§ **EXERCISE PROMPT**: Word for word, repeat the lines of the records from the first line up to and including the line that contains "Pike Road AL Onsite IT Services", passing over any pictures.

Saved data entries
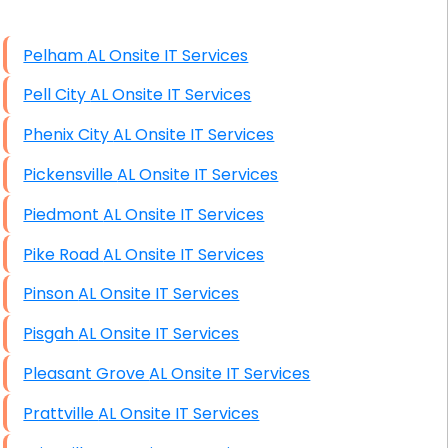
High End Windows Servers
Pelham AL Onsite IT Services
Starlink Installation Services
Pell City AL Onsite IT Services
Phenix City AL Onsite IT Services
Pickensville AL Onsite IT Services
Piedmont AL Onsite IT Services
Pike Road AL Onsite IT Services
Pinson AL Onsite IT Services
Pisgah AL Onsite IT Services
Pleasant Grove AL Onsite IT Services
Prattville AL Onsite IT Services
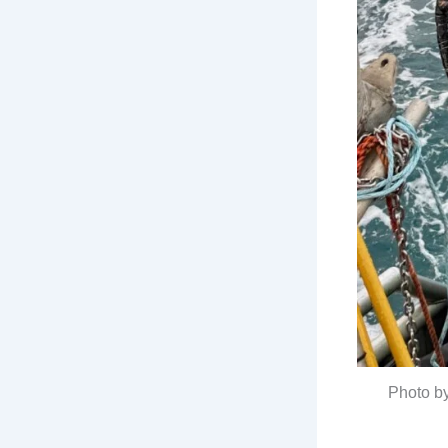
Photo b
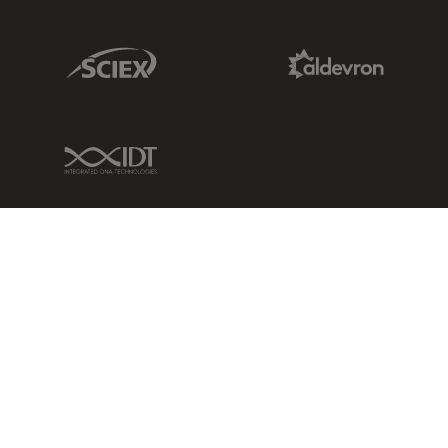
Sciex Link
Aldevron Link
IDT Link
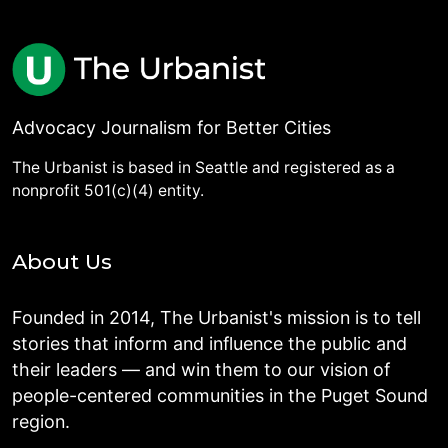
Advocacy Journalism for Better Cities
The Urbanist is based in Seattle and registered as a
nonprofit 501(c)(4) entity.
About Us
Founded in 2014, The Urbanist's mission is to tell
stories that inform and influence the public and
their leaders — and win them to our vision of
people-centered communities in the Puget Sound
region.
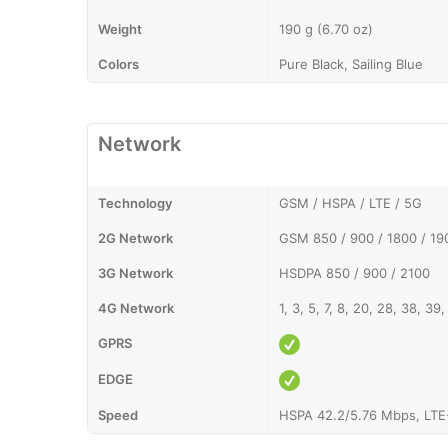
Weight
190 g (6.70 oz)
Colors
Pure Black, Sailing Blue
Network
Technology
GSM / HSPA / LTE / 5G
2G Network
GSM 850 / 900 / 1800 / 19
3G Network
HSDPA 850 / 900 / 2100
4G Network
1, 3, 5, 7, 8, 20, 28, 38, 39,
GPRS
EDGE
Speed
HSPA 42.2/5.76 Mbps, LTE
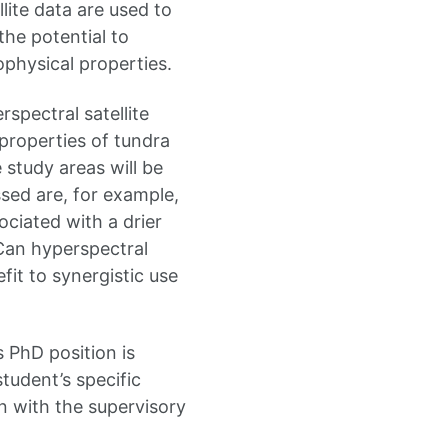
lite data are used to
he potential to
ophysical properties.
rspectral satellite
properties of tundra
study areas will be
sed are, for example,
ciated with a drier
Can hyperspectral
fit to synergistic use
 PhD position is
tudent’s specific
n with the supervisory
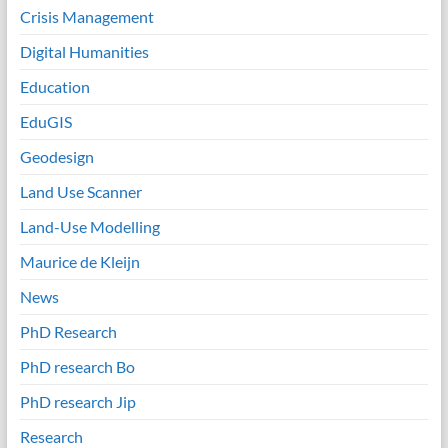
Crisis Management
Digital Humanities
Education
EduGIS
Geodesign
Land Use Scanner
Land-Use Modelling
Maurice de Kleijn
News
PhD Research
PhD research Bo
PhD research Jip
Research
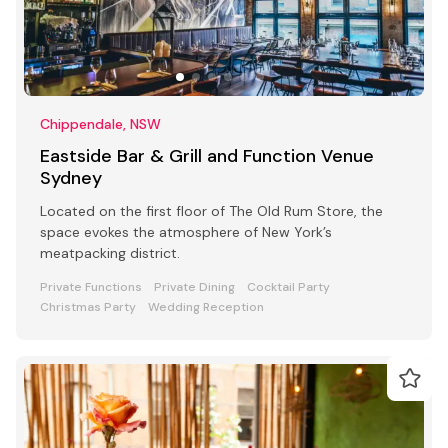
Chippendale, NSW
Eastside Bar & Grill and Function Venue
Sydney
Located on the first floor of The Old Rum Store, the
space evokes the atmosphere of New York’s
meatpacking district.
Private Functions
Private Dining
Cocktail Party
Christmas Party
Wedding Reception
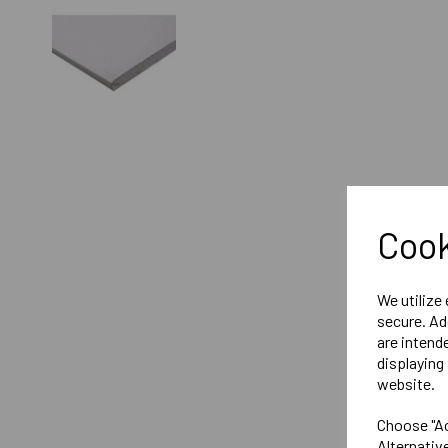
Cook
We utilize
secure. Ad
are intend
displaying 
website.
Choose "Ac
Alternativ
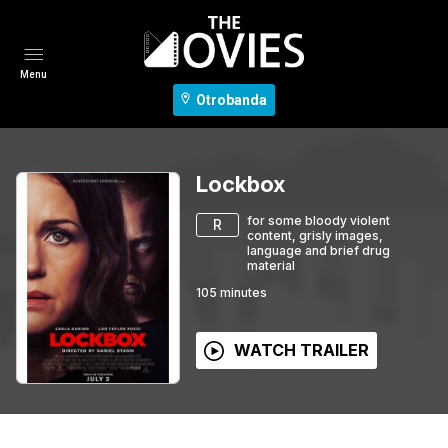
Menu
Otrobanda
Lockbox
for some bloody violent
R
content, grisly images,
language and brief drug
material
105
minutes
WATCH TRAILER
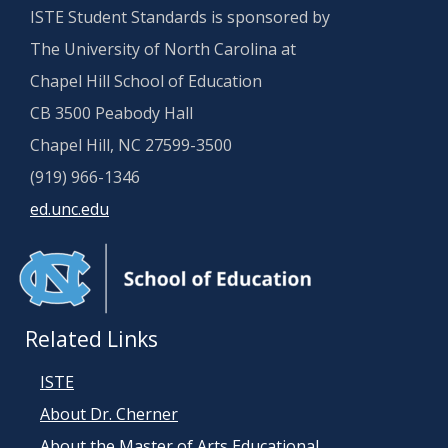
ISTE Student Standards is sponsored by
The University of North Carolina at
Chapel Hill School of Education
CB 3500 Peabody Hall
Chapel Hill, NC 27599-3500
(919) 966-1346
ed.unc.edu
Related Links
ISTE
About Dr. Cherner
About the Master of Arts Educational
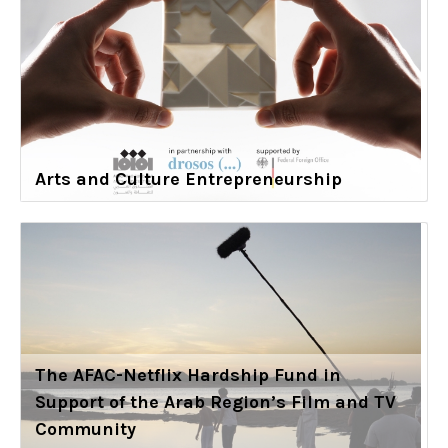
Arts and Culture Entrepreneurship
The AFAC-Netflix Hardship Fund in
Support of the Arab Region’s Film and TV
Community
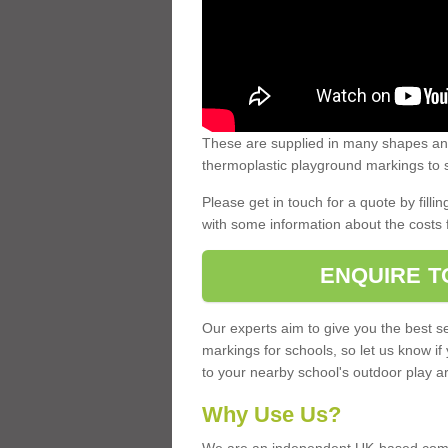
These are supplied in many shapes and
thermoplastic playground markings to s
Please get in touch for a quote by fillin
with some information about the costs 
ENQUIRE T
Our experts aim to give you the best se
markings for schools, so let us know if
to your nearby school's outdoor play a
Why Use Us?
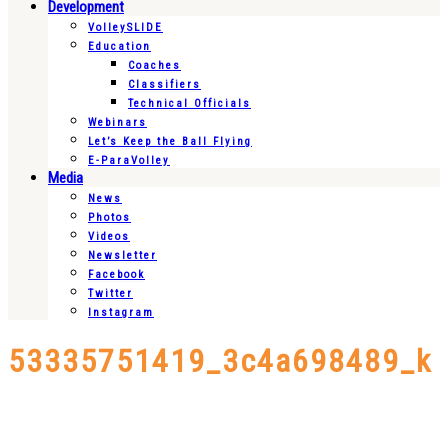
Development
VolleySLIDE
Education
Coaches
Classifiers
Technical Officials
Webinars
Let’s Keep the Ball Flying
E-ParaVolley
Media
News
Photos
Videos
Newsletter
Facebook
Twitter
Instagram
53335751419_3c4a698489_k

§ **ANSWER TO THIS PROBLEM**:
High End Windows Servers
Pelham AL Onsite IT Services
Starlink Installation Services
Pell City AL Onsite IT Services
Phenix City AL Onsite IT Services
Pickensville AL Onsite IT Services
Piedmont AL Onsite IT Services
Pike Road AL Onsite IT Services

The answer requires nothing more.